To take a side step for a moment, and tell you a little bit about me. I'm a minister of an online ministry, Fig Tree Christian. Every week I bring a message to a group of people online, then I remain available throughout the day to discuss it. Usually this happens through Reddit.
This past Thursday I discussed a specific phrase that comes up in Acts 2:42-47, “they kept all things in common.” Our financially centered society has taken that to mean all our “stuff” is pooled together. Actually the phrase is much more radical. It's a Greco-Roman phrase meaning a profound friendship that encompasses a shared set of core values, and deep respect for one another's well being. This early church shared their physical “stuff” because the spiritual relationship was so strong. The relationship was worth more than the “stuff.”

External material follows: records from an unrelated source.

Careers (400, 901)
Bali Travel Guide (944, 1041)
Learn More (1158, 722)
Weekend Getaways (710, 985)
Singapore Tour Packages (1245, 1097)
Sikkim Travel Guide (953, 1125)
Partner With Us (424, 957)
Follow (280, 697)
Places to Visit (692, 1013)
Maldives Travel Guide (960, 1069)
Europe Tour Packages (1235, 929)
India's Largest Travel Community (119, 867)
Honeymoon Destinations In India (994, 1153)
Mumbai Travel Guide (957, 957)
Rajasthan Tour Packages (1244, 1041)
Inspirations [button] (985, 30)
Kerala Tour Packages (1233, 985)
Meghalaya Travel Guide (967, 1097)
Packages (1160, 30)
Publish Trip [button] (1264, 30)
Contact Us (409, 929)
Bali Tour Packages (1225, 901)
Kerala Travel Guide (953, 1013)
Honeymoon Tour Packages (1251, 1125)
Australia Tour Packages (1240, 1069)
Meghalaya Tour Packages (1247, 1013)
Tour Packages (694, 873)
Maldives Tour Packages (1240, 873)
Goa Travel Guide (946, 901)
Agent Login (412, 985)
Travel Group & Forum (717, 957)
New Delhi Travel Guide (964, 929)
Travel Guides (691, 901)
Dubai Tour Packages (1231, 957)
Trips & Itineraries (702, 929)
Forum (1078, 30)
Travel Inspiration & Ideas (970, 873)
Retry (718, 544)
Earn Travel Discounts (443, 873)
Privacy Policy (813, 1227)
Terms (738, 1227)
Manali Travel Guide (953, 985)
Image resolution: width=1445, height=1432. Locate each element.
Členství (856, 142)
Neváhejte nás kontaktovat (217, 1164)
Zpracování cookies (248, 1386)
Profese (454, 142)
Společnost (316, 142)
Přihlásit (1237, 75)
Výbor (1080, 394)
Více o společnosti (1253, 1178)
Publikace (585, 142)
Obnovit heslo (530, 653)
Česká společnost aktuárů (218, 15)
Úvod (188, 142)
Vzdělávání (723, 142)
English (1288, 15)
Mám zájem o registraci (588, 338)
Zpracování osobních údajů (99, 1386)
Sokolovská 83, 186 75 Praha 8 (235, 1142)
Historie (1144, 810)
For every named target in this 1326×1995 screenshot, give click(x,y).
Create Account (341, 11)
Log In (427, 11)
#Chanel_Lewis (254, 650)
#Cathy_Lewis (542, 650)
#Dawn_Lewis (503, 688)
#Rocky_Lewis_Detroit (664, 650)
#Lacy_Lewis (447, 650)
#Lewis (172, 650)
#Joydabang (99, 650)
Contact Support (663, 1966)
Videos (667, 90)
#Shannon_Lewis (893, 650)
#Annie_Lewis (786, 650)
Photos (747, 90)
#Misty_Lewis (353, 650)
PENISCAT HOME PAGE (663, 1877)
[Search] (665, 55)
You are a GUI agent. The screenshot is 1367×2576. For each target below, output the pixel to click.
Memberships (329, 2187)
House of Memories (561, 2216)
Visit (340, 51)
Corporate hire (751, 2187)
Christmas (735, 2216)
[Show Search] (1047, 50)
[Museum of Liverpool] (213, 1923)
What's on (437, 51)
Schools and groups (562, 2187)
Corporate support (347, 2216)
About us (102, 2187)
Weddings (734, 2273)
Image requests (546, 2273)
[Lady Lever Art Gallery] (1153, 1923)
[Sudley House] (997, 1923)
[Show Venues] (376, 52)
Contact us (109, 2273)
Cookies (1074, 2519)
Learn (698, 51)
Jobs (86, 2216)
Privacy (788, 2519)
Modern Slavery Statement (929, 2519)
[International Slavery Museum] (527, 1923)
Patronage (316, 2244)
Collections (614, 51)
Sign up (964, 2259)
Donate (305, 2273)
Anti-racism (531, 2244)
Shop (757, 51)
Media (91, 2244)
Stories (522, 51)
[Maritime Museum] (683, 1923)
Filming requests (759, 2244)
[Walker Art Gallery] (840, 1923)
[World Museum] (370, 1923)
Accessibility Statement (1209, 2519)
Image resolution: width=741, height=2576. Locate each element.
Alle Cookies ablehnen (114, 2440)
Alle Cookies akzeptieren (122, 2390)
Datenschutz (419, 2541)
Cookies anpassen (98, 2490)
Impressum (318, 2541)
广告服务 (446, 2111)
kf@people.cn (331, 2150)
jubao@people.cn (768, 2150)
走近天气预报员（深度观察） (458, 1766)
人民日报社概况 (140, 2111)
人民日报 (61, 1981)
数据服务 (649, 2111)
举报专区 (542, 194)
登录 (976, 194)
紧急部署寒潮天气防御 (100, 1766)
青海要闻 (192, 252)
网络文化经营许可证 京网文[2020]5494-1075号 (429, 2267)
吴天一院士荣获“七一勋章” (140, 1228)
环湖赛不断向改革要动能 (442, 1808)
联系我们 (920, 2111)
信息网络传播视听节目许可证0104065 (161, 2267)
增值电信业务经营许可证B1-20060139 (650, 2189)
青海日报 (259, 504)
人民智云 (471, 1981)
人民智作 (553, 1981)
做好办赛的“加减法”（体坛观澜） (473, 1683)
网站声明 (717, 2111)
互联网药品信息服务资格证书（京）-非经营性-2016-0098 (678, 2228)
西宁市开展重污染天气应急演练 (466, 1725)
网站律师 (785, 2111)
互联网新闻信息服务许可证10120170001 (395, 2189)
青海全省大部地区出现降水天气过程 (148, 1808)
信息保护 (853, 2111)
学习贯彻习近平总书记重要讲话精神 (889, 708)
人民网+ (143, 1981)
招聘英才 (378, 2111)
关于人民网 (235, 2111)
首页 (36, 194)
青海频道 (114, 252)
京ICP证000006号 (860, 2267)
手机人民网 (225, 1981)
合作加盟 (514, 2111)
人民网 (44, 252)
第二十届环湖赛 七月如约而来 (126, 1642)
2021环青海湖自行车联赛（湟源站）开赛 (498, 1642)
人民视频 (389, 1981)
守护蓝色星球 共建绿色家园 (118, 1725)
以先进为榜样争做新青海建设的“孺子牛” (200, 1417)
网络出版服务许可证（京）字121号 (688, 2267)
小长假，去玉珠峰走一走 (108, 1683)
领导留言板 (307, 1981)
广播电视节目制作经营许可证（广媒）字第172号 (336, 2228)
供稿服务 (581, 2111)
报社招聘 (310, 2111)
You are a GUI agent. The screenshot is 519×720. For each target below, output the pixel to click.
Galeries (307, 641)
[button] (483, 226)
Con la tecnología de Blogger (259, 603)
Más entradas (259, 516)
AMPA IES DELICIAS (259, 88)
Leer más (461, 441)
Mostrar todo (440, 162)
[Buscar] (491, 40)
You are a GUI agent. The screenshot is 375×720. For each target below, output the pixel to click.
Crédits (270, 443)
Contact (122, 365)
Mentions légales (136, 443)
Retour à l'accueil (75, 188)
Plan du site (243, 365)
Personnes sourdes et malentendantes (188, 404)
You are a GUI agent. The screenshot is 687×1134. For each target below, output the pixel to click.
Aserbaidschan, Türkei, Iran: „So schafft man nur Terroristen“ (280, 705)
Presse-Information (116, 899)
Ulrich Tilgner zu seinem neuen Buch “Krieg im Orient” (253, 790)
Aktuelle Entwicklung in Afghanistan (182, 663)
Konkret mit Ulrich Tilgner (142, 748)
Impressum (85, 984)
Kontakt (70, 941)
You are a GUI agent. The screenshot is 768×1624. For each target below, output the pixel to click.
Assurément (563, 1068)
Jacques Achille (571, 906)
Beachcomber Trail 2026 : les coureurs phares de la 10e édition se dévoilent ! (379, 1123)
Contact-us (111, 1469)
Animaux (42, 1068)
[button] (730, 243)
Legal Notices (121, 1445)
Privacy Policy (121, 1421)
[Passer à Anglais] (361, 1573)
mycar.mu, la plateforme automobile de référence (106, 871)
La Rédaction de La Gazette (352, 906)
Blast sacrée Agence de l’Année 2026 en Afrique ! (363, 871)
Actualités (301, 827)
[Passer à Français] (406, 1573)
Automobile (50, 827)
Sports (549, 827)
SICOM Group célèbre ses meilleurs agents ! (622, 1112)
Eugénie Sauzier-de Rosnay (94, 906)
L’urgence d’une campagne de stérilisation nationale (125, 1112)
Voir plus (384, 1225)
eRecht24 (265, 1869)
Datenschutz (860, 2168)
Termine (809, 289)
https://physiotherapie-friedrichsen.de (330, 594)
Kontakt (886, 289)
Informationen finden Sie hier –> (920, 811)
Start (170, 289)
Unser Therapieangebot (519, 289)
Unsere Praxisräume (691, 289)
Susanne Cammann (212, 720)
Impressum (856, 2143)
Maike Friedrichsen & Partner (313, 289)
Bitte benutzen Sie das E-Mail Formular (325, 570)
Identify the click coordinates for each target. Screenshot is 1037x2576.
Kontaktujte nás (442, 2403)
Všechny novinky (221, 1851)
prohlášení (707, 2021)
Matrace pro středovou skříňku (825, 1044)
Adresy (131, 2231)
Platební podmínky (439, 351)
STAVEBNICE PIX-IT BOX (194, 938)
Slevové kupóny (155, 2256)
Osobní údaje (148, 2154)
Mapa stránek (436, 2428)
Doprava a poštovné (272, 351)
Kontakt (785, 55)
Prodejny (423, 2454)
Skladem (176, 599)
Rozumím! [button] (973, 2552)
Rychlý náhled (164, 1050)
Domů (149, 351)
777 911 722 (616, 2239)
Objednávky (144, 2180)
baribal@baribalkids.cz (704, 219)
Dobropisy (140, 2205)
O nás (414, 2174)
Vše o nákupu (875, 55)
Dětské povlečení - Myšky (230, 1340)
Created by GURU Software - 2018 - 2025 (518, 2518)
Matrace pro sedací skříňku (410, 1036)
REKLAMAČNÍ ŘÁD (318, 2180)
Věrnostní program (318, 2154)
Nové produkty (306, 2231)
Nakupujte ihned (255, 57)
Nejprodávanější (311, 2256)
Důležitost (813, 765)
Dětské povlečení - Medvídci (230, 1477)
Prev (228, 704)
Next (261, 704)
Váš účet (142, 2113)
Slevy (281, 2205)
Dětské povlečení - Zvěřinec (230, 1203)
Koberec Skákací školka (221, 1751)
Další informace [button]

There was a subsequent conversations that blossomed from the Acts 2 meditation. A person wanted me to push the idea further. Wanted me to explore what it meant to have such a strong spiritual relationship with the group. He pushed me because in the meditation I had said real church shouldn't hurt. In all honesty, real relationship should not lead to ostracizing and broken pieces of the body of Christ. That type of pain shouldn't exist when all things are shared in common. This person correctly called out real relationship sometimes does hurt. It hurts, because love can often take the road of sacrifice. Real love gives up for ourselves for the sake of someone else. Sometimes, doing the loving thing just hurts. Tell me mother's don't understand that?
So stitching it all together, God is like a shepherd. Mother's are like shepherds. Shepherding is a beautiful illustration for true self-sacrificing, relational love. Today, Mother's Day we can can celebrate how God and Mom are our shepherd, and we are difficult, but lovable sheep. Thank god for such needed and sacrificial love.